Широкоплечий парень оглянулся назад, недовольный задержкой в исполнении намеченного плана, и вся толпа на мгновенье остановилась и словно замерла.

– Идем! За мной! – рванул широкоплечий надломившимся уже голосом. – Возьмем свое, свет тебе пополам! Возьмем, братцы!

Толпа загудела и заметалась. Михаил Иванович подошел вплотную к широкоплечему и зычно заявил:

– Эх ты! Ты что же, хочешь быть каторжником? Тебе бы только бить? Да бить надо с разумом, как полагается человеку. А ты – варнак! Руки потные – дорогие! За что продаешь их? Надо, брат, в толк взять перед тем, как ломать.

Толпа остановилась и как бы задумалась. Широкоплечий, с налитыми кровью глазами, хотел было «дерзнуть» (то есть ударить) Михаила Ивановича, да рука задержалась в мгновенном молчании толпы перед новым, еще не созревшим решением всех стоявших.

– Братцы! – кричал Михаил Иванович. – Надо идти наверняка, а зря нечего голову под топор! Сыщем, кто виноват, – тогда и выломаем, где надо, двери! Друг за дружку и как полагается!

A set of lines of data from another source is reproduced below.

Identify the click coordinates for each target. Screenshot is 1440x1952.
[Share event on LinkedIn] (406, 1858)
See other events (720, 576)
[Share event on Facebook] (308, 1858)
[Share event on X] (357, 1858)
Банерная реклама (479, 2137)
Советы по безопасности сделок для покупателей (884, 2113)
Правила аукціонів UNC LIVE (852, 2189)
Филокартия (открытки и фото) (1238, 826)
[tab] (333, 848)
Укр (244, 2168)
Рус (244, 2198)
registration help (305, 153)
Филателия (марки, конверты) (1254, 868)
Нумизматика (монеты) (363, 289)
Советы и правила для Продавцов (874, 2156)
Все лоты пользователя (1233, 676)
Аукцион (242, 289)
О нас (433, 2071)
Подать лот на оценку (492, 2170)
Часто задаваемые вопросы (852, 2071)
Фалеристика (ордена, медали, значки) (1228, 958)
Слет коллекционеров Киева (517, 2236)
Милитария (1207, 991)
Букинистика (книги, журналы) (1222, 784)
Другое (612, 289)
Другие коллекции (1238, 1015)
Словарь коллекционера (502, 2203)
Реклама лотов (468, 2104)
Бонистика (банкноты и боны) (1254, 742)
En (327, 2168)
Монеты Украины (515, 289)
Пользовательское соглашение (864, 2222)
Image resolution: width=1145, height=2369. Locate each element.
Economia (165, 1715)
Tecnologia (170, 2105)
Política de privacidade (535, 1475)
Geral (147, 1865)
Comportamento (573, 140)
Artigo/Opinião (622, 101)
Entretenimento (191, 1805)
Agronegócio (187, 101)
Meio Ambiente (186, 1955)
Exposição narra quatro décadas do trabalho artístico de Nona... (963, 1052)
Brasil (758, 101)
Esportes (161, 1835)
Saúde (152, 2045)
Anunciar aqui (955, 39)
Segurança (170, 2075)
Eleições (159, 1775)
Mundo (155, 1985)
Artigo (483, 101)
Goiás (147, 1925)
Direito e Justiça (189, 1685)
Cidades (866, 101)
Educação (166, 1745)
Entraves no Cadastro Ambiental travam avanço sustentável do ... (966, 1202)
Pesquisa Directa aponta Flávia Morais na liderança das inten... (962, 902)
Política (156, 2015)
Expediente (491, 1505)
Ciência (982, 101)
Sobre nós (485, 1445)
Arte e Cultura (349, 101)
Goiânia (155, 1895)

Чтоб смысл был перво-наперво!

– А и правда, ребята! – подхватили многие голоса, но широкоплечий хрипел свое и рвался ломать дверь. С ним были заодно еще несколько человек, которые напирали к стене и неистово ругались.

Прошло несколько мгновений. Крик и споры в толпе еще более усилились. Вся казарма поднялась на ноги и собралась у выходных дверей. Чуть подале столпились все больше любопытствующие, ждавшие какого-то разрешения событий. И лишь несколько человек притаенно сидели в уголку на нарах и с тревогой посматривали на происходившее. В их числе был Сергей Федорович. Федор Михайлович, напротив, присел на нары поближе к выходу и, впившись, наблюдал. На его лице все жилки ходили и передвигались, и глаза горели в полумраке казарменных ночников.

В это время раздался неистовый удар в дверь, так что Федор Михайлович вздрогнул и приподнялся. В мгновенье он увидел, как несколько человек, словно пробка, вылетели сквозь раскрывшуюся дверь. Остальные все шарахнулись назад и, стуча кандалами и каблуками, с шумом рассыпались по нарам и, точно в мгновенном оцепенении, замолкли, притаившись. За дверью тем временем послышался короткий вскрик, видно часового, какая-то возня, шум падающих тяжелых предметов, и тоже все затихло в трепетном ожидании.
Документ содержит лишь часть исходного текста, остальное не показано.